Yoongi gözlerini ağır ağır açtı. Nerede olduğunu algılaması biraz zaman aldığı için puslu odağının netleşmesini bekledi. Yer ve zaman kavramı onun için tamamen muammayken gördüğü ilk şey pembe saçlar ve soğuk bir beden oldu. Tenine değen buz gibi suyu hissetti. Ardından gözleri biraz ilerideki aynanın üzerine takılmış çubuk abajuru buldu. Banyoyu aydınlatan tek ışık kaynağı o loş lambadan başka bir şey değildi.

Her yerinin tutulduğunun bilincinde biraz kıpırdanmak istedi ama kucağında uykusuna devam eden Jimin'le tam mümkün olamadı. Biraz hareketlendi. Kucağındaki bedene bir zarar gelmesini istemiyor gibi tek elini onun belinde tutarken diğeriyle küvetin kenarından destek aldı. Üşüyordu. Muhtemelen üşüyen tek kişi o değildi.

Biraz toparlanır gibi olduğunda gözlerini kısarak başını geriye attı ve sağa sola kırar gibi boynunu çıtlattı. "Jimin," diye fısıldadı. Amacı onu uyandırmaktı ama ses tonu uyandırmaktan korkar gibi çıkıyordu. "Kalkmalısın."

Küveti tutan parmakları yeniden çıplak teni bulup usulca hareketlendi. Yoongi uyku sersemi olduğu için bu tepkilerinin farkında bile olmayarak yeniden "Jimin." dedi. Bacaklarının uyuştuğunu hissediyordu. Kaç saattir burada böyle aynı konumda olduklarını o da bilmiyordu.

Jimin biraz kımıldanarak kendini daha çok Yoongi'ye yapıştırıp ısınmak istiyor gibi sarılışını kuvvetlendirdi ve uykusunun arasında aralık dudaklarını onun boynuna sürtüp burnunu çekti. Birkaç mırıltı gelse de ne dediği anlaşılmıyordu. Yüzünün bir bebekten farkı yoktu. Yoongi ise bunu henüz göremiyordu.

Elini biraz yukarı kaldırıp pembe saçlara daldırdıktan sonra hafif hafif okşayarak "Jimin." dedi. Bu sefer sesi daha güçlü çıkıyordu. "Uyan."

Jimin'in gözleri hafifçe açılır gibi oldu. Ani bir titremeyle neye uğradığını şaşırırken kendini reflekssel olarak Yoongi'ye daha sıkı sarılırken buldu. Aslında soğukla arası iyiydi fakat daha önce hiç sabahın erken bir saatinde dolu bir küvette uyanmamıştı. Banyonun kapısı açık olduğu için içerisi pek de sıcak sayılmazdı.

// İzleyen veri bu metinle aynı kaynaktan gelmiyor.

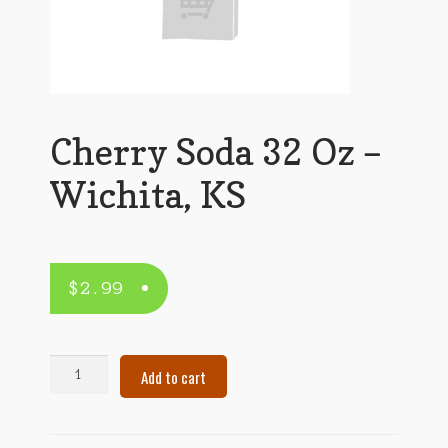
Cherry Soda 32 Oz –
Wichita, KS
$
2.99
Cherry
Add to cart
Soda
32
Oz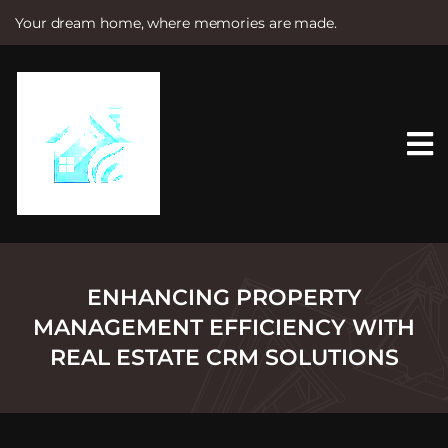
Your dream home, where memories are made.
S
k
i
p
t
o
c
o
n
t
e
n
t
ENHANCING PROPERTY
MANAGEMENT EFFICIENCY WITH
REAL ESTATE CRM SOLUTIONS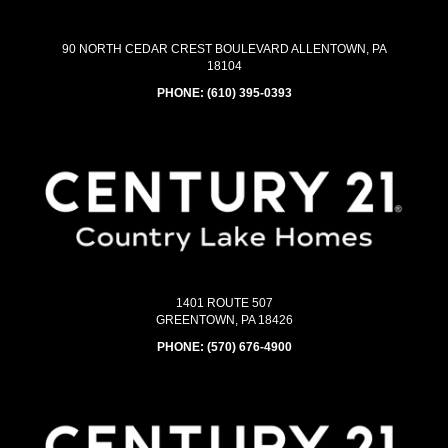
90 NORTH CEDAR CREST BOULEVARD ALLENTOWN, PA
18104
PHONE:
(610) 395-0393
1401 ROUTE 507
GREENTOWN, PA 18426
PHONE:
(570) 676-4900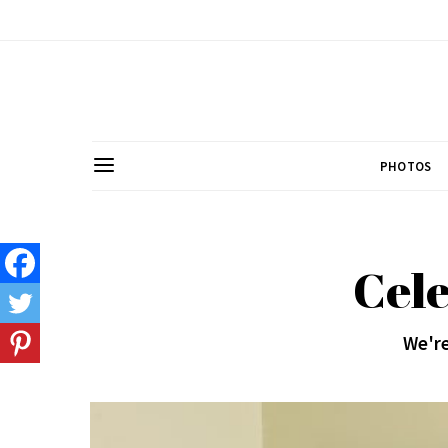
PHOTOS
Cele
We're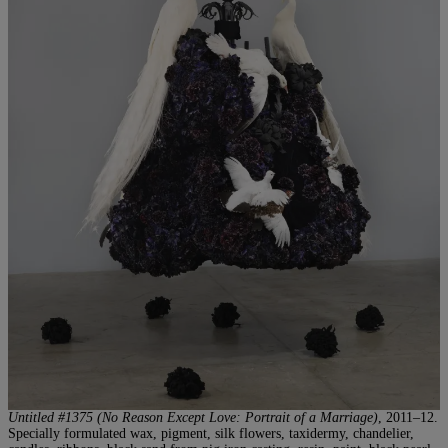
Untitled #1375 (No Reason Except Love: Portrait of a Marriage)
, 2011–12.
Specially formulated wax, pigment, silk flowers, taxidermy, chandelier,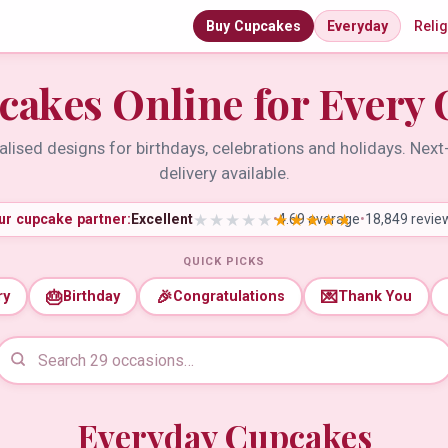
Buy Cupcakes
Everyday
Reli
cakes Online for Every 
lised designs for birthdays, celebrations and holidays. Nex
delivery available.
ur cupcake partner:
Excellent
•
4.69 average
•
18,849 revie
QUICK PICKS
🎂
🎉
💌
ry
Birthday
Congratulations
Thank You
Everyday Cupcakes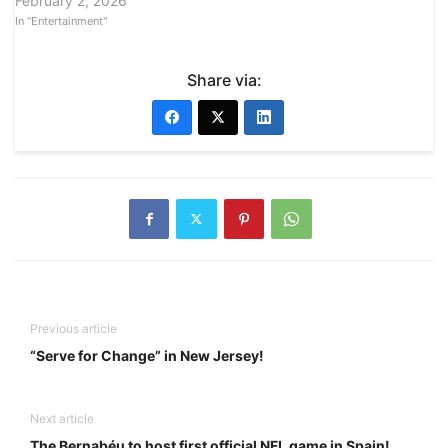
February 2, 2026
In "Entertainment"
Share via:
Previous article
“Serve for Change” in New Jersey!
Next article
The Bernabéu to host first official NFL game in Spain!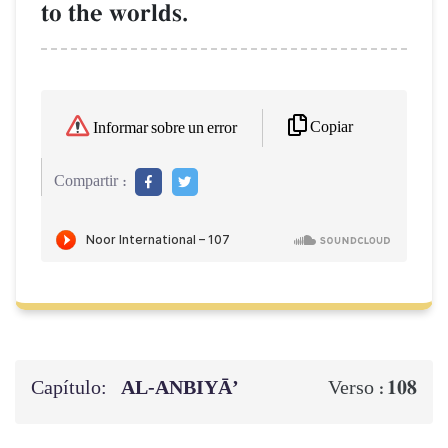
to the worlds.
Copiar
Informar sobre un error
Compartir :
Capítulo:
AL‑ANBIYĀ’
108
Verso :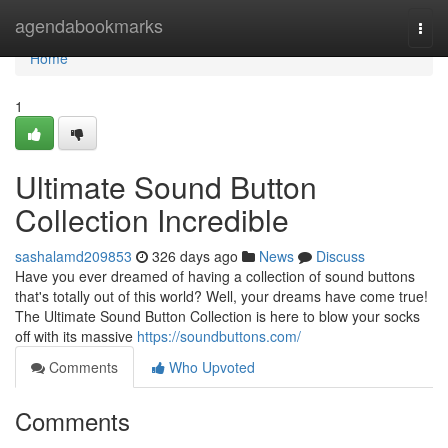
Home
agendabookmarks
Togg
navi
Home
1
Ultimate Sound Button
Collection Incredible
sashalamd209853
326 days ago
News
Discuss
Have you ever dreamed of having a collection of sound buttons
that's totally out of this world? Well, your dreams have come true!
The Ultimate Sound Button Collection is here to blow your socks
off with its massive
https://soundbuttons.com/
Comments
Who Upvoted
Comments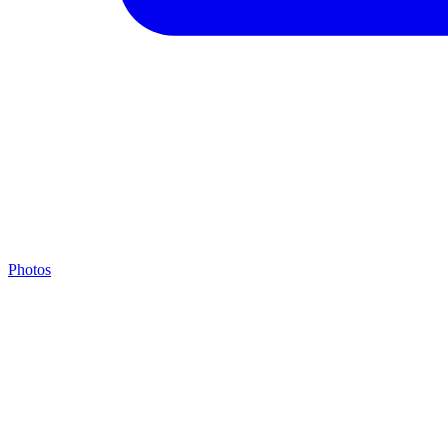
Photos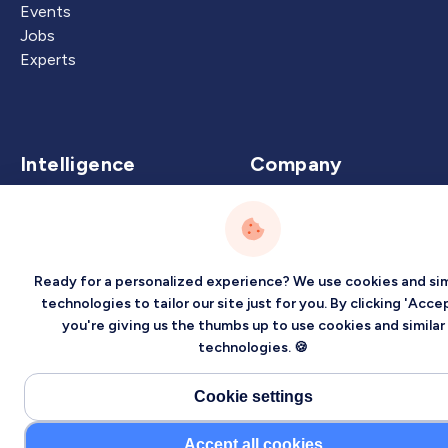
Events
Jobs
Experts
Intelligence
Company
Artificial Intelligence
About
Carbon Intelligence
Blog
Virtual Intelligence
Contact Us
Ready for a personalized experience? We use cookies and sim
Career Intelligence
technologies to tailor our site just for you. By clicking 'Accep
you're giving us the thumbs up to use cookies and similar
Privacy
Terms
Sitemap
technologies. 🍪
©2026 Localized, Inc. All rights reserved.
Cookie settings
Accept all cookies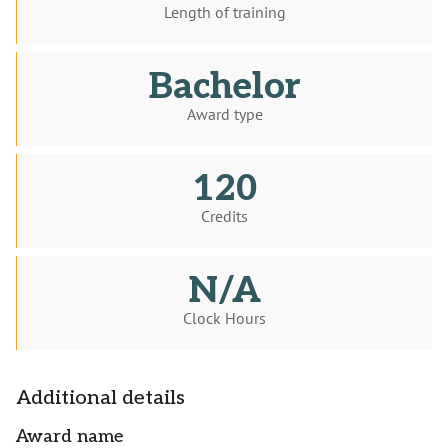
Length of training
Bachelor
Award type
120
Credits
N/A
Clock Hours
Additional details
Award name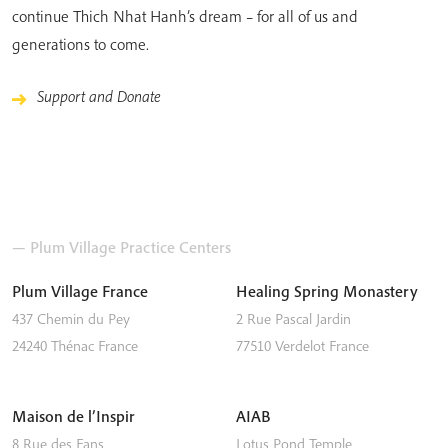
continue Thich Nhat Hanh’s dream – for all of us and
generations to come.
Support and Donate
— Plum Village Practice Centers
Plum Village France
Healing Spring Monastery
437 Chemin du Pey
2 Rue Pascal Jardin
24240
Thénac
France
77510
Verdelot
France
Maison de l’Inspir
AIAB
8 Rue des Fans
Lotus Pond Temple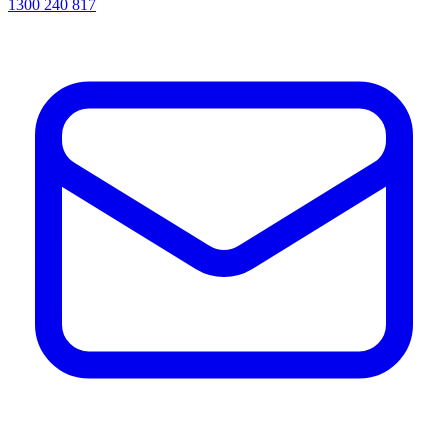
1300 240 817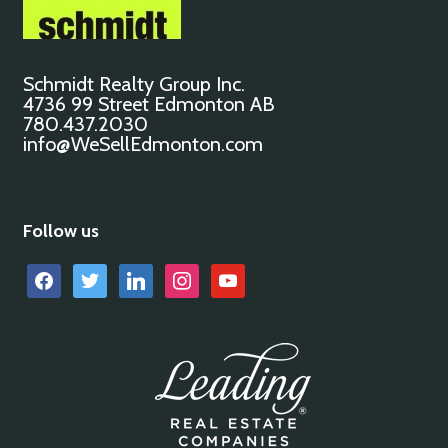
Schmidt Realty Group Inc.
4736 99 Street Edmonton AB
780.437.2030
info@WeSellEdmonton.com
Follow us
facebook
twitter
linkedin
instagram
youtube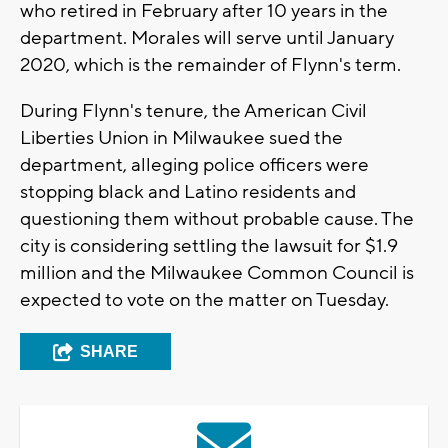
who retired in February after 10 years in the
department. Morales will serve until January
2020, which is the remainder of Flynn's term.
During Flynn's tenure, the American Civil
Liberties Union in Milwaukee sued the
department, alleging police officers were
stopping black and Latino residents and
questioning them without probable cause. The
city is considering settling the lawsuit for $1.9
million and the Milwaukee Common Council is
expected to vote on the matter on Tuesday.
SHARE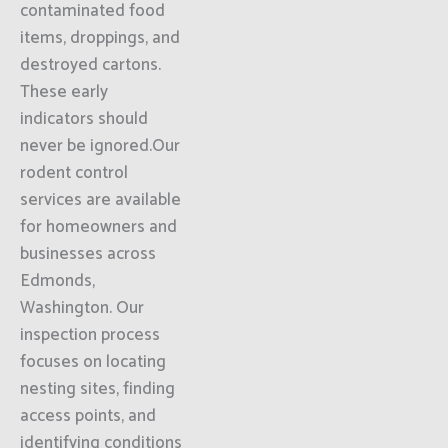
contaminated food
items, droppings, and
destroyed cartons.
These early
indicators should
never be ignored.Our
rodent control
services are available
for homeowners and
businesses across
Edmonds,
Washington. Our
inspection process
focuses on locating
nesting sites, finding
access points, and
identifying conditions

Yoongi titreyen bedenin ne hissettiğini bilerek iki kolunu aynı anda ona sardı ve "Tamam." dedi. "Kalk bornoza saralım seni."

Jimin gözlerini açabileceği kadar açtı. Gördüğü ilk şey bembayaz bir ten ve o tene geceden esir kalan birkaç kızarıklıktı. Ne olduğunu anlamaya çalışır gibi gözlerini kırpıştırdı ama bu Yoongi'nin huylanmasından başka bir şeye neden olmadı. Şiş gözleri ve dolgun dudaklarıyla kaşlarını çatıp biraz kalkmak istediğinde Yoongi ona müsaade ederek uykudan yeni uyanmış haline baktı. Artık Yoongi de gördüğü tabloya sadece bebek yakıştırması yapabiliyordu. Jimin sanki yirmi yaş birden küçülmüştü.

"Neredeyim?" dedi gördüklerinden emin olamıyormuş gibi. "Soğuk."

"Biliyorum." Yoongi'nin en az su kadar buz kesen parmakları Jimin'in sırtında yeni bir tur attı. "Küvette uyuyakalmışız." dedi hafifçe titreyen dişlerini umursamadan. "Kalkmamız gerekiyor."

Jimin yüzünü buruşturdu. Bir an için kalkıp giyinmek ve sonra odasına geçip uykusuna devam etmek gözünde büyüdü. Sanki burada kalsa daha iyi olacakmış gibi "Uykum var." diye sızlandı. Bilinci henüz tam açılmadığı için söylediklerinin kendisi de farkında değildi. "Biraz daha uyuyayım."

"Uyuyacaksın." diyerek onayladı büyük olan. "Ama önce çıkmamız gerek yoksa aynı zamanda hasta da olacaksın."

"Ben hasta olmam ki." diyerek sızlandı. Eş zamanlı olarak kafasını taşıyamıyor gibi yeniden Yoongi'nin boynuna gömdü ve kirpikleri onun tenine değecek şekilde gözlerini kapattı. Kıpırdandığı için oynayan su ikilinin biraz daha üşümesine sebebiyet verdi. Tüm parmak uçlarının kırıştığını bile henüz fark edememişlerdi.